Die Verschlammung ist kein Problem, wenn Du die Pflanzen samt Kies in Körbe setzt und die Körbe dann in den Filterteich stellst. Zum Reinigen/Auslichten nimmst Du die Körbe ganz einfach heraus und entleerst und reinigst den Filterteich vollkommen.

Beste Grüsse
Stefan


----------



## Teichforum.info (6. Juli 2003)

@ Stefan, 30 % kriege ich aus Platzmangel leider nicht hin, dafür ist der Hauptteich zu groß. Habe heute angefangen zu buddeln und werde max. auf 10 - 15 % kommen.

@ Tommi, den Filter wollte ich am Überlauf vom Pflanzenfilter zum Bachlauf aufstellen, aber wie Du sagst, ist es wohl besser, wenn ich den Spieß umdrehe und das Wasser erst durch den Filter und anschließend durch den Filterteich laufen lasse. Wäre das O.K. ?

Aber eine Frage fällt mir noch ein, ich habe gelesen, daß das Wasser von unten ( tiefste Stelle ) in den Pflanzenfilter gelangen soll und dann erst langsam aufsteigt, damit sich die groberen Partikel sofort am Grund setzen und den Pflanzenteich nicht mit durchlaufen. Ich habe aber noch keine Vorstellung wie man das hinbekommt. Ist damit gemeint, das ich den Schlauch vom Filter so verlängere, das er bis zum Grund des Pflanzenfilters reicht ?

Ach so, habe Fische im Teich. 23 an der Zahl bei 20000 Liter ( 2 Kois, 8 Goldorfen, 3 Nasen, 10 Shibunkins ) stecken alle noch in den Kinderschuhen.  Ist wohl nicht zu viel, oder ? 

Gruß Jackie


----------



## Teichforum.info (6. Juli 2003)

*Reihenfolge*



			
				Jackie schrieb:
			
		

> @ Tommi, den Filter wollte ich am Überlauf vom Pflanzenfilter zum Bachlauf aufstellen, aber wie Du sagst, ist es wohl besser, wenn ich den Spieß umdrehe und das Wasser erst durch den Filter und anschließend durch den Filterteich laufen lasse. Wäre das O.K. ?

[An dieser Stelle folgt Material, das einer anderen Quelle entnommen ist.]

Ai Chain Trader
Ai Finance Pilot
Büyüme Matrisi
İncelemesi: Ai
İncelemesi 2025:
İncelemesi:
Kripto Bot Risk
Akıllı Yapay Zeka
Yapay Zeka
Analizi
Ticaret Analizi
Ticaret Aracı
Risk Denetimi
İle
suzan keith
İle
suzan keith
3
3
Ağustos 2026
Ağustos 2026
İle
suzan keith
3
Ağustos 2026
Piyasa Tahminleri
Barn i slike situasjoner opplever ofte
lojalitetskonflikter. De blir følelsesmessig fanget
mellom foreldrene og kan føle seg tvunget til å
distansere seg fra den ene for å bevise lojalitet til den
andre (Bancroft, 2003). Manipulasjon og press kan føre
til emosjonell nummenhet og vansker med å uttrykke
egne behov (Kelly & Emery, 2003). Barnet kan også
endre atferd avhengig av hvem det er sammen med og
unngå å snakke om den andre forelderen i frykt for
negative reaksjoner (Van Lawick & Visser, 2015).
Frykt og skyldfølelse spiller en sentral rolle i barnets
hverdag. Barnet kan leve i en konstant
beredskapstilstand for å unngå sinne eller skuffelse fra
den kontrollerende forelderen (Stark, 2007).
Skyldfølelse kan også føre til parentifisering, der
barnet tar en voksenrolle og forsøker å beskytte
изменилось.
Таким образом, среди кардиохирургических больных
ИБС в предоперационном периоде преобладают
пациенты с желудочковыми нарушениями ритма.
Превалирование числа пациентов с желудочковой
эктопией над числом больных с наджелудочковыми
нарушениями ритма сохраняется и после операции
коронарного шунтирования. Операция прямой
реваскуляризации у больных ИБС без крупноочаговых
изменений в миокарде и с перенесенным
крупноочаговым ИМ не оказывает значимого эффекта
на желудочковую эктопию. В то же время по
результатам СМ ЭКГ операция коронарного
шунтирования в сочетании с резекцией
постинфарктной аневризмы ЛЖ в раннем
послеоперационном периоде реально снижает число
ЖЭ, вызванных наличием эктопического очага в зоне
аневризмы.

ich selbst war auch erst der Meinung, es geht ohne Vorfilter, aber Pusteblume .... der ganze Schmutz/Algen vom tiefsten Punkt in meinem Teich, wo sich echt alles sammelt, das verdreckt und belastet den Pflanzenfilter sehr. Momentan merke ich,daß alle Pflanzen kräftig Nährstoffe ziehen, denn es bilden sich "Flocken". Leider habe ich etwas zu spät den "Vorkriegsfilter" installiert, nun werde ich wohl im Herbst ne Reinigungsaktion machen.



			
				Jackie schrieb:
			
		

> Aber eine Frage fällt mir noch ein, ich habe gelesen, daß das Wasser von unten ( tiefste Stelle ) in den Pflanzenfilter gelangen soll und dann erst langsam aufsteigt, damit sich die groberen Partikel sofort am Grund setzen und den Pflanzenteich nicht mit durchlaufen. Ich habe aber noch keine Vorstellung wie man das hinbekommt. Ist damit gemeint, das ich den Schlauch vom Filter so verlängere, das er bis zum Grund des Pflanzenfilters reicht ?

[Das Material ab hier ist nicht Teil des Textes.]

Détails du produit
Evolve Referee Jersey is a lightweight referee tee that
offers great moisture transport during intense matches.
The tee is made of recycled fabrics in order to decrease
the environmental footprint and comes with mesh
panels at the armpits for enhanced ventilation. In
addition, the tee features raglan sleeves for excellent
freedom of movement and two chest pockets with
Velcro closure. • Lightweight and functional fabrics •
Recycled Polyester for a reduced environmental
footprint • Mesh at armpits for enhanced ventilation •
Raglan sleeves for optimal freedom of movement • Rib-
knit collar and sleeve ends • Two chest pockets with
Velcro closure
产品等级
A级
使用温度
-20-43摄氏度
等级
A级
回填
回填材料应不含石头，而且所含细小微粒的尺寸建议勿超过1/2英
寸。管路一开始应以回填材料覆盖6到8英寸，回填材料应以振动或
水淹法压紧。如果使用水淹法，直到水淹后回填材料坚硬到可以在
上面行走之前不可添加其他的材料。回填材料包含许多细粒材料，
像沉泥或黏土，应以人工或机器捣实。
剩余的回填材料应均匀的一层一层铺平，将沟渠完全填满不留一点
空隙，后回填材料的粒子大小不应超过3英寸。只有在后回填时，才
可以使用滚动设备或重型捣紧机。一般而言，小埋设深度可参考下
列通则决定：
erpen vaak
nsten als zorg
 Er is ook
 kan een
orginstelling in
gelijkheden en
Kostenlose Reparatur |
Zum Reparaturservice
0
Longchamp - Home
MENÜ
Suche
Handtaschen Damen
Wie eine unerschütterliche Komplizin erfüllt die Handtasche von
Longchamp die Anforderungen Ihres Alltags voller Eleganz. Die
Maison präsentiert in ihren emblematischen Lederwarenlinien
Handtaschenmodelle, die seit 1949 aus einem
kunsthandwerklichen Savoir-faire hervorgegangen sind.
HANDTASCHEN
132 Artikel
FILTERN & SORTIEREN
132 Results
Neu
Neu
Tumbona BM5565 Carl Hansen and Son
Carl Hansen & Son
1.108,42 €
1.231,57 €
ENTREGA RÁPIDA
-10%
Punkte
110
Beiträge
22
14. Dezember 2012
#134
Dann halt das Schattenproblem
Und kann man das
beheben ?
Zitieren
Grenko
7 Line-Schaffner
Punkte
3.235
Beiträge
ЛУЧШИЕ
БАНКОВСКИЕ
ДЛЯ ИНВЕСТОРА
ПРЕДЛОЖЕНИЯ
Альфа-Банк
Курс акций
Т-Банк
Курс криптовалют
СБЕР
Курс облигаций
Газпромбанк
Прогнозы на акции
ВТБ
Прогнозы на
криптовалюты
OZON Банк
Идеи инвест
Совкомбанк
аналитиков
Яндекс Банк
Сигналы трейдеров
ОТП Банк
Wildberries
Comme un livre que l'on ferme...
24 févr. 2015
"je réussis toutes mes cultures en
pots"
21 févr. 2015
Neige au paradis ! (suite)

Ich selbst sauge an der tiefsten Stelle in meinem Teich das Wasser in den "Vorkriegsfilter", das Wasser läuft von unten in den "Filter" und verwirbelt immer das schmutzige Wasser,sodaß sich nichts absetzen kann, sondern immer in Bewegung ist (Dies hat den Vorteil, das sich kein Schutz absetzt, allerdings des Nachteil,daß ich immer einmal am Tag reinigen muss) und läuft dann in den Pflanzenfilter, von dort aus zurück in den Hauptteich. Die Leistung der Pumpe habe ich per Bypass von 10.000 Litter auf ca. 5000 Liter reduziert, um das Wasser nicht zu schnell durch den Pflanzenfilter zu jagen. 



			
				Jackie schrieb:
			
		

> Ach so, habe Fische im Teich. 23 an der Zahl bei 20000 Liter ( 2 Kois, 8 Goldorfen, 3 Nasen, 10 Shibunkins ) stecken alle noch in den Kinderschuhen.  Ist wohl nicht zu viel, oder ?

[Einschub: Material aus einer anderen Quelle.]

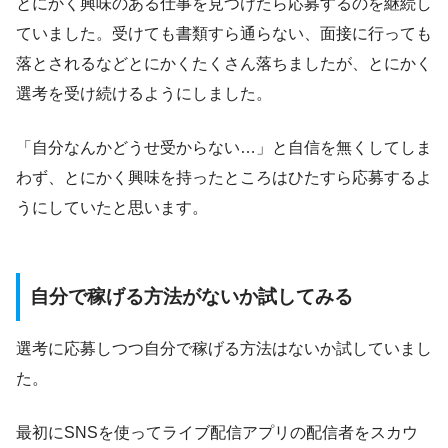
とにかく興味のある仕事を見つけたら応募するのを継続し
ていました。受けても書類すら通らない、面接に行っても
落とされるなどとにかくたくさん落ちましたが、とにかく
選考を受け続けるようにしました。
「自分なんかどうせ受からない…」と自信を無くしてしま
わず、とにかく興味を持ったところはひたすら応募するよ
うにしていたと思います。
自分で稼げる方法がないか試してみる
選考に応募しつつ自分で稼げる方法はないか試していまし
た。
最初にSNSを使ってライブ配信アプリの配信者をスカウ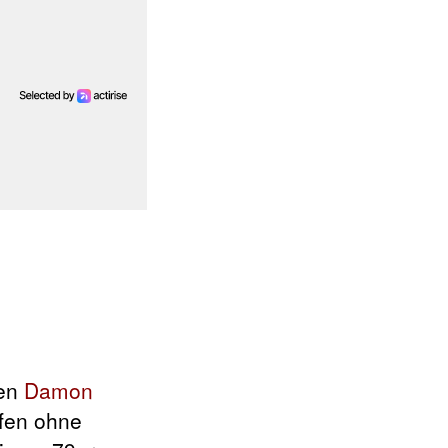
gen
Damon
efen ohne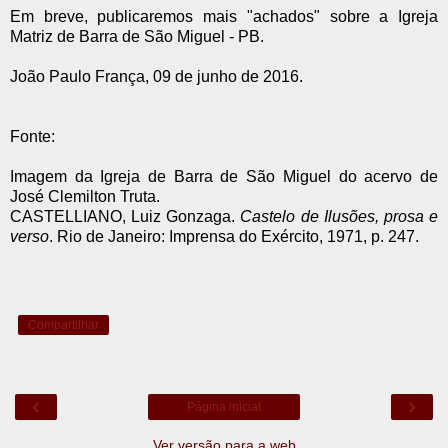
Em breve, publicaremos mais "achados" sobre a Igreja
Matriz de Barra de São Miguel - PB.
João Paulo França, 09 de junho de 2016.
Fonte:
Imagem da Igreja de Barra de São Miguel do acervo de
José Clemilton Truta.
CASTELLIANO, Luiz Gonzaga.
Castelo de Ilusões, prosa e
verso
. Rio de Janeiro: Imprensa do Exército, 1971, p. 247.
Compartilhar
‹
›
Página inicial
Ver versão para a web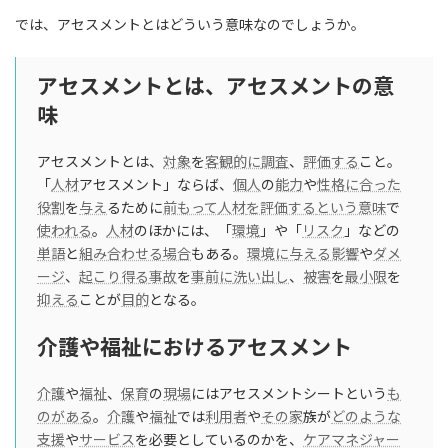
:
では、アセスメントとはどういう意味なのでしょうか。
アセスメントとは、アセスメントの意
味
アセスメントとは、
対象
を
客観的に
調査
、
評価する
こと。
「
人材
アセスメント」ならば、
個人
の
能力
や
性格
に合った
役割
を
与え
るために
前もって
人材
を評価する
という意味
で
使われる
。
人材
のほかには、「
環境
」や「
リスク
」などの
単語
と
組み合わせる
場合
もある。
環境に与える影響
や
ダメ
ージ
、
起こり得る
事故
を
事前に
洗い出し
、
被害
を
最小限
を
抑える
ことが
目的
となる。
介護や福祉におけるアセスメント
介護
や
福祉
、
保育
の
現場
にはアセスメントシートという
も
のがある
。
介護
や
福祉
では
利用者
や
その家
族が
どのような
支援
や
サービス
を必要としているのかを、
ケアマネジャー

Ne, der Besatz ist ok, bin nurmal gespannt, wie sich der Nachwuchs bei dir einstellt, daran denken die wenigsten. Einfach beobachten und wenn es zuviele werden, natürlich eingreifen, entweder verschenken oder einen Sonnenbarsch einsetzen.


----------



## Teichforum.info (7. Juli 2003)

Hallo Jackie,

ein Pflanzenfilter ist eigentlich kein zweiter Teich, sondern ein Filter - es kommt daher weniger auf die optischen als auf pragmatische Gesichtspunkte an. So darf die Folie durchaus sichtbar sein. Man baut den Pflanzenfilter am besten relativ flach und mit steilen Wänden. Die Maße so bemessen, dass Pflanzkörbe einigermassen genau hineinpassen. Die Reinigung ist überhaupt kein Problem, wenn man das beachtet.

Die Krux ist, dass die Leute ihren Pflanzenfilter wie einen zweiten Teich anlegen wollen. Klar verdreckt der dann. Wenn man den Pflanzenfilter mit Kies füllt und dort hinein Pflanzen setzt - kein Wunder, wenn man Probleme bei der Reinigung bekommt. Man darf sich nicht beklagen, wenn man die Gesichtspunkte der Zweckmässigkeit ignoriert. Und dann wird noch eine überdimensionierte Pumpe himeingesetzt, damit der Bach auch schön plätschert...

Das alles resucltiert dann in Postings wie "Pflanzenfilter ist Schei... - funktioniert nicht!".


----------



## Teichforum.info (8. Juli 2003)

*Pflanzenfilter*

Hallo Jackie,
Du beschreibst genau das, was ich in diesem Frühjahr umgesetzt habe.
Schau Dir einmal meine Fotogallerie an.
Die Tips mit Kies im Filter vergiß einfach, da Kies bekanntlich der "Langzeitdünger" für Algen ist !! 
Weiterhin sollten die Pflanzen im Pflanzenfilter überschüssige Nährstoffe vernichten. Wer Sie in einen Pflanzkorb setzt, kann Sie auch gleich im Laden stehen lassen, da wirkungslos.
Habe mich mehrere Jahre mit dem System beschäftigt ( Anregung und Idee ebenfalls von Naturagart ) und glaube mir, die Pflanzen müssen in deinem Pflanzenfilter richtig wuchern, damit das System funktioniert !!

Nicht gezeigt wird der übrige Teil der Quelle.